If some of the responses are left-, right-, or interval-censored, the log likelihood can be written as

\begin{eqnarray*}  \mr{log(L)} & =&  \sum \log \left[ f(L_ i;\bZ _ i) \right] + \sum \log \left[ S(L_ i;\bZ _ i) \right] \\ & +&  \sum \log \left[ 1 - S(R_ i;\bZ _ i) \right] + \sum \log \left[ S(L_ i;\bZ _ i) - S(R_ i;\bZ _ i) \right] \end{eqnarray*}

where the first sum is the total of the uncensored observations, the second sum is the total of the right-censored observations, the third sum is the total of the left-censored observations, and the last sum is the total of the interval-censored observations.

For the ith subject, the proportional hazards model (Cox, 1972) assumes that

\[  \lambda (t;\bZ _ i) = \lambda _0(t) \exp (\bZ _ i’ \bbeta )  \]

where $\bbeta $ is a p-dimensional vector of coefficients for the covariate vector $\bZ _ i$ and $\lambda _0(t)$ is the baseline hazard function, which is the hazard rate when all the coefficients for the covariates are equal to 0.

Under the proportional hazards model, the cumulative hazard function for the ith subject is

\[  \Lambda (t;\bZ _ i) = \int _0^ t \lambda (u;\bZ _ i) du = \int _0^ t \lambda _0(u) du \exp (\bZ _ i’\bbeta ) = \Lambda _0(t) \exp (\bZ _ i’\bbeta )  \]

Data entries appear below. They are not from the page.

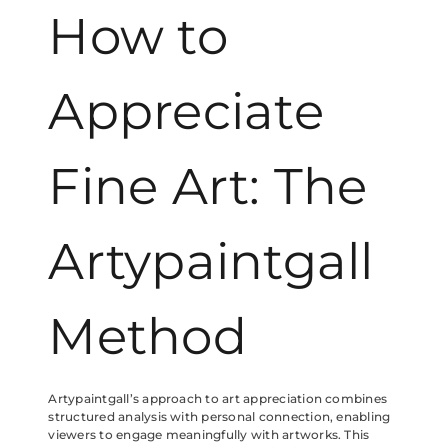
How to
Appreciate
Fine Art: The
Artypaintgall
Method
Artypaintgall’s approach to art appreciation combines
structured analysis with personal connection, enabling
viewers to engage meaningfully with artworks. This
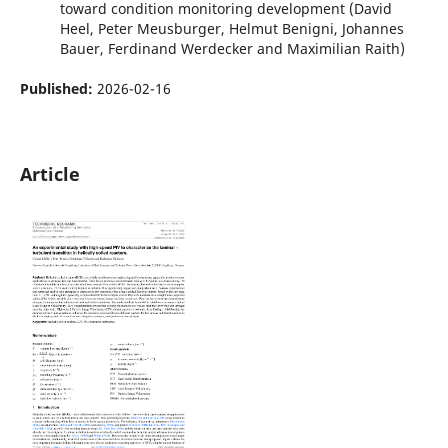
toward condition monitoring development (David
Heel, Peter Meusburger, Helmut Benigni, Johannes
Bauer, Ferdinand Werdecker and Maximilian Raith)
Published:
2026-02-16
Article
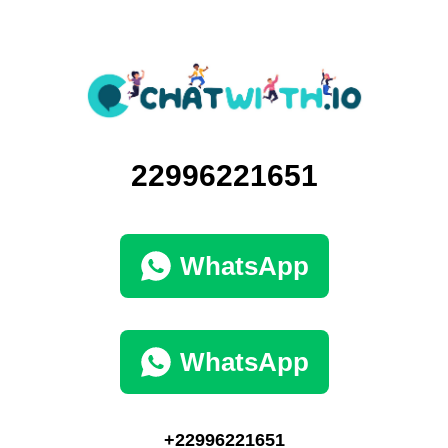
22996221651
WhatsApp
WhatsApp
+22996221651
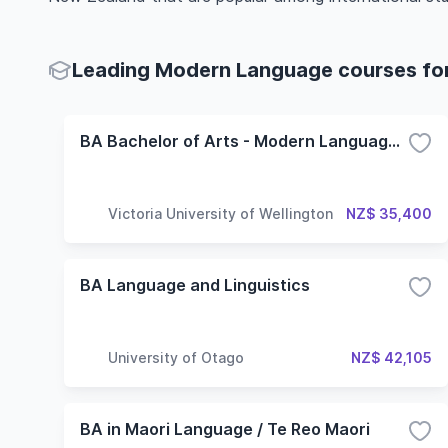
Leading Modern Language courses for 
BA Bachelor of Arts - Modern Language Studies
Victoria University of Wellington
NZ$ 35,400
BA Language and Linguistics
University of Otago
NZ$ 42,105
BA in Maori Language / Te Reo Maori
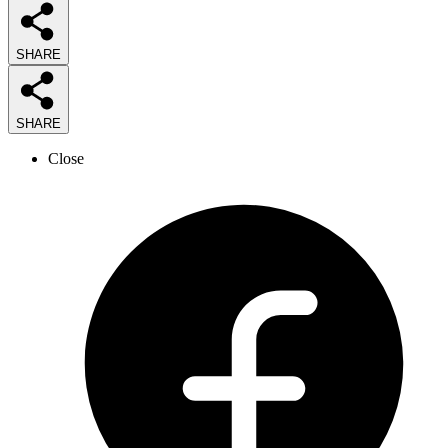
SHARE
SHARE
Close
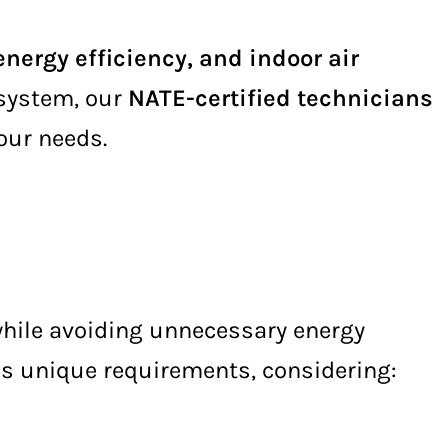
nergy efficiency, and indoor air
 system, our
NATE-certified technicians
your needs.
hile avoiding unnecessary energy
s unique requirements, considering:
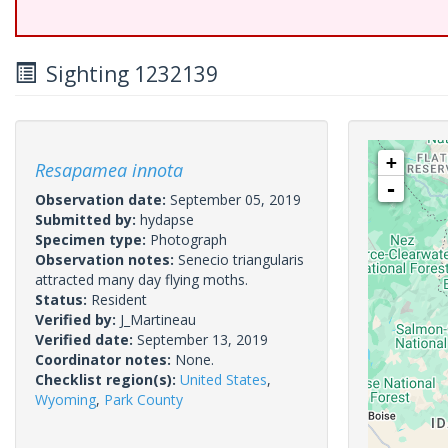
Sighting 1232139
+
Resapamea innota
-
Observation date:
September 05, 2019
Submitted by:
hydapse
Specimen type:
Photograph
Observation notes:
Senecio triangularis
attracted many day flying moths.
Status:
Resident
Verified by:
J_Martineau
Verified date:
September 13, 2019
Coordinator notes:
None.
Checklist region(s):
United States
,
Wyoming
,
Park County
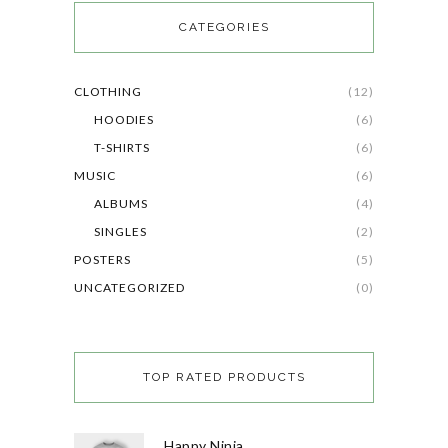
CATEGORIES
CLOTHING
(12)
HOODIES
(6)
T-SHIRTS
(6)
MUSIC
(6)
ALBUMS
(4)
SINGLES
(2)
POSTERS
(5)
UNCATEGORIZED
(0)
TOP RATED PRODUCTS
Happy Ninja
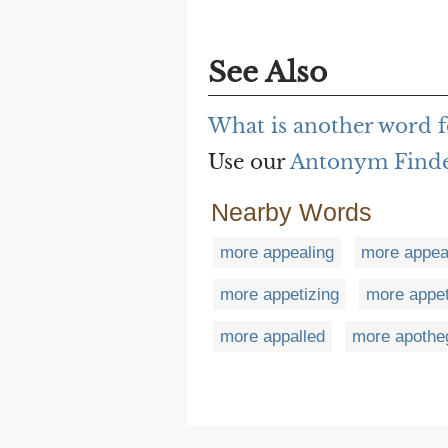
See Also
What is another word 
Use our
Antonym Find
Nearby Words
more appealing
more appea
more appetizing
more appet
more appalled
more apothe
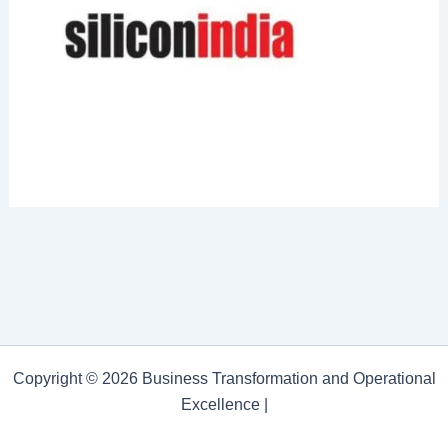
Copyright © 2026 Business Transformation and Operational
Excellence |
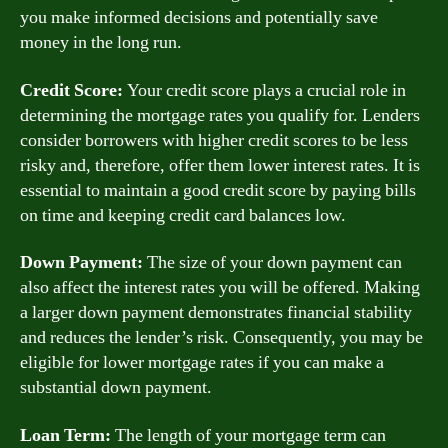
you make informed decisions and potentially save
money in the long run.
Credit Score:
Your credit score plays a crucial role in
determining the mortgage rates you qualify for. Lenders
consider borrowers with higher credit scores to be less
risky and, therefore, offer them lower interest rates. It is
essential to maintain a good credit score by paying bills
on time and keeping credit card balances low.
Down Payment:
The size of your down payment can
also affect the interest rates you will be offered. Making
a larger down payment demonstrates financial stability
and reduces the lender’s risk. Consequently, you may be
eligible for lower mortgage rates if you can make a
substantial down payment.
Loan Term:
The length of your mortgage term can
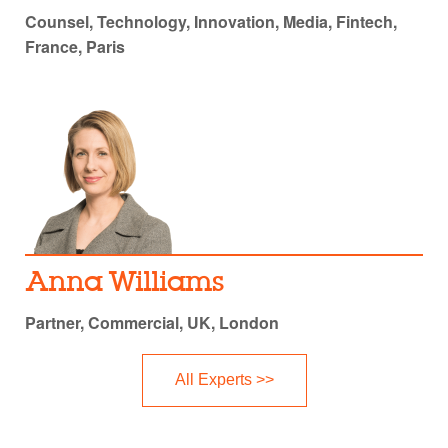
Counsel, Technology, Innovation, Media, Fintech,
France, Paris
Anna Williams
Partner, Commercial, UK, London
All Experts >>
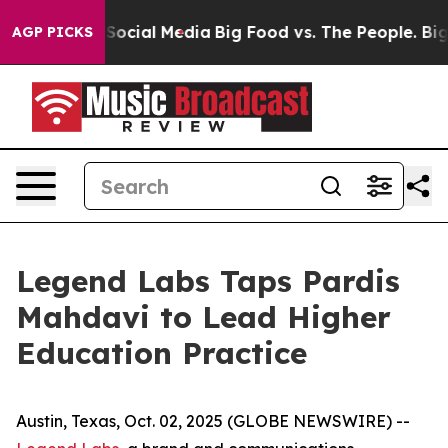
sages on Social Media
Big Food vs. The People. Big Foo
AGP PICKS
Legend Labs Taps Pardis
Mahdavi to Lead Higher
Education Practice
Austin, Texas, Oct. 02, 2025 (GLOBE NEWSWIRE) --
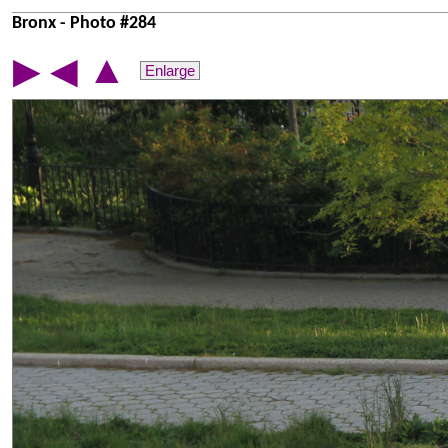
Bronx - Photo #284
▲
▶
◀
Enlarge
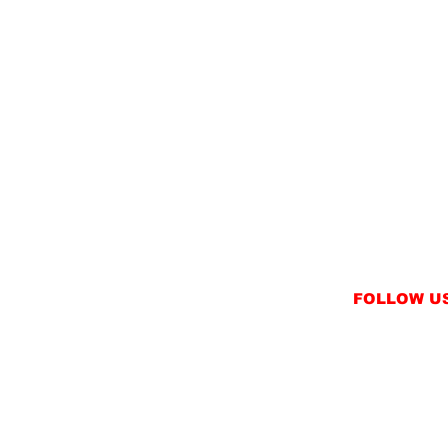
FOLLOW U
INSTAGRAM
FACEBOOK
NT
TWITTER / X
NS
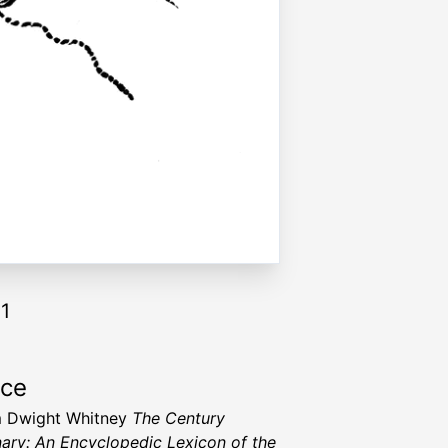
11
rce
m Dwight Whitney
The Century
nary: An Encyclopedic Lexicon of the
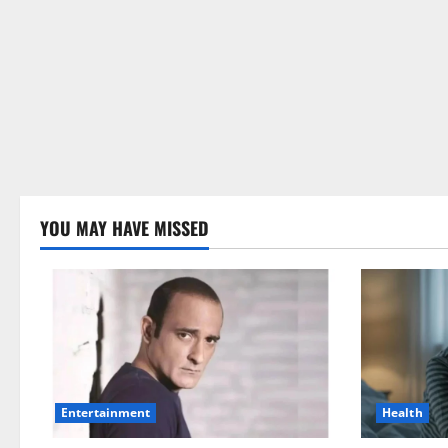
YOU MAY HAVE MISSED
Health
Entertainment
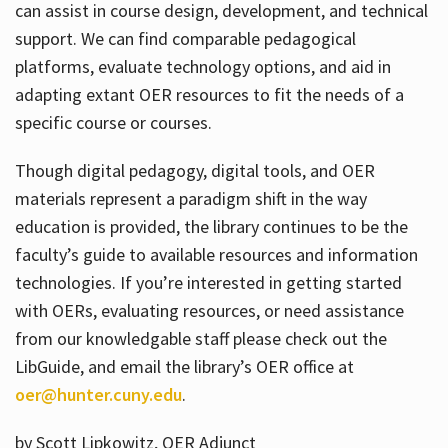
can assist in course design, development, and technical
support. We can find comparable pedagogical
platforms, evaluate technology options, and aid in
adapting extant OER resources to fit the needs of a
specific course or courses.
Though digital pedagogy, digital tools, and OER
materials represent a paradigm shift in the way
education is provided, the library continues to be the
faculty’s guide to available resources and information
technologies. If you’re interested in getting started
with OERs, evaluating resources, or need assistance
from our knowledgable staff please check out the
LibGuide, and email the library’s OER office at
oer@hunter.cuny.edu
.
by Scott Lipkowitz, OER Adjunct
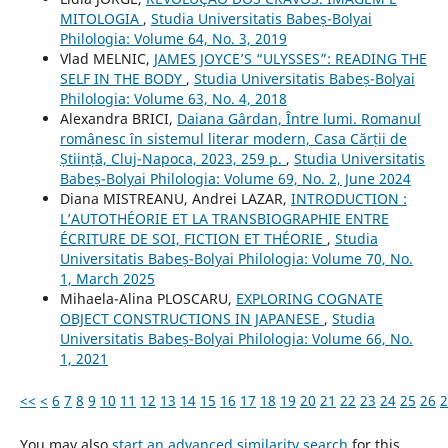
MITOLOGIA
,
Studia Universitatis Babeș-Bolyai
Philologia: Volume 64, No. 3, 2019
Vlad MELNIC,
JAMES JOYCE’S “ULYSSES”: READING THE
SELF IN THE BODY
,
Studia Universitatis Babeș-Bolyai
Philologia: Volume 63, No. 4, 2018
Alexandra BRICI,
Daiana Gârdan, Între lumi. Romanul
românesc în sistemul literar modern, Casa Cărții de
Știință, Cluj-Napoca, 2023, 259 p.
,
Studia Universitatis
Babeș-Bolyai Philologia: Volume 69, No. 2, June 2024
Diana MISTREANU, Andrei LAZAR,
INTRODUCTION :
L’AUTOTHÉORIE ET LA TRANSBIOGRAPHIE ENTRE
ÉCRITURE DE SOI, FICTION ET THÉORIE
,
Studia
Universitatis Babeș-Bolyai Philologia: Volume 70, No.
1, March 2025
Mihaela-Alina PLOSCARU,
EXPLORING COGNATE
OBJECT CONSTRUCTIONS IN JAPANESE
,
Studia
Universitatis Babeș-Bolyai Philologia: Volume 66, No.
1, 2021
<<
<
6
7
8
9
10
11
12
13
14
15
16
17
18
19
20
21
22
23
24
25
26
2
You may also
start an advanced similarity search
for this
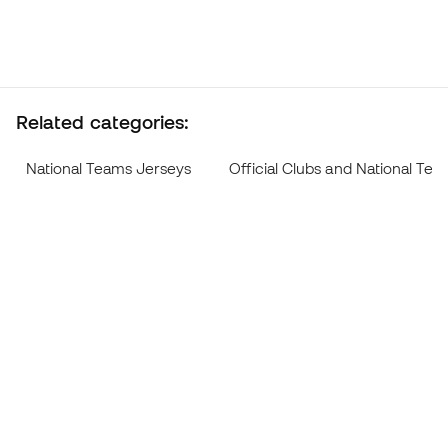
Related categories:
National Teams Jerseys
Official Clubs and National Te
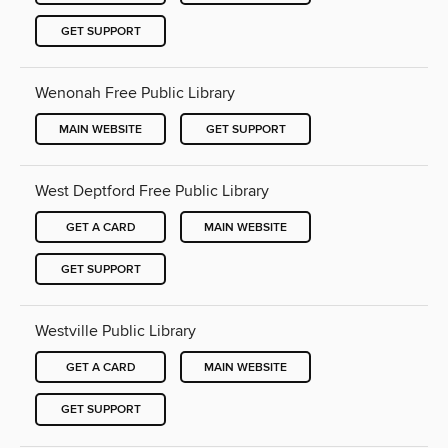
GET SUPPORT
Wenonah Free Public Library
MAIN WEBSITE
GET SUPPORT
West Deptford Free Public Library
GET A CARD
MAIN WEBSITE
GET SUPPORT
Westville Public Library
GET A CARD
MAIN WEBSITE
GET SUPPORT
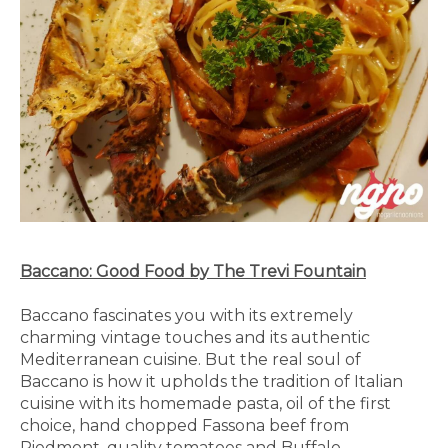
Baccano: Good Food by The Trevi Fountain
Baccano fascinates you with its extremely
charming vintage touches and its authentic
Mediterranean cuisine. But the real soul of
Baccano is how it upholds the tradition of Italian
cuisine with its homemade pasta, oil of the first
choice, hand chopped Fassona beef from
Piedmont, quality tomatoes and Buffalo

The survival function for the ith subject is

\[  S(t;\bZ _ i) = \exp [-\Lambda (t;\bZ _ i)] = S_0(t)^{\exp (\bZ _ i'\bbeta )}  \]

where $S_0(t)$ denotes the baseline survival function and $S_0(t)=\exp [-\Lambda _0(t)]$.

The density function for the subject is obtained by differentiating the survival function:

\[  f(t;\bZ _ i) = -\frac{S(t;\bZ _ i)}{dt} = \lambda (t;\bZ _ i) S(t;\bZ _ i) = \lambda _0(t) \exp (\bZ _ i’\bbeta ) S_0(t)^{\exp (\bZ _ i'\bbeta )}  \]

Given these quantities, the likelihood function under the proportional hazards model can be expressed as

\begin{eqnarray*}  \mr{log(L)} & =&  \sum \log \left[ \lambda _0(L_ i)\exp (\bZ _ i’\bbeta ) S_0(L_ i)^{\exp (\bZ _ i'\bbeta )} \right] + \sum \log \left[ S_0(L_ i)^{\exp (\bZ _ i'\bbeta )} \right] \\ & +&  \sum \log \left[ 1 - S_0(R_ i)^{\exp (\bZ _ i'\bbeta )} \right] + \sum \log \left[ S_0(L_ i)^{\exp (\bZ _ i'\bbeta )} - S_0(R_ i)^{\exp (\bZ _ i'\bbeta )} \right] \end{eqnarray*}

where the first sum is the total of the uncensored observations, the second sum is the total of the right-censored observations, the third sum is the total of the left-censored observations, and the last sum is the total of the interval-censored observations.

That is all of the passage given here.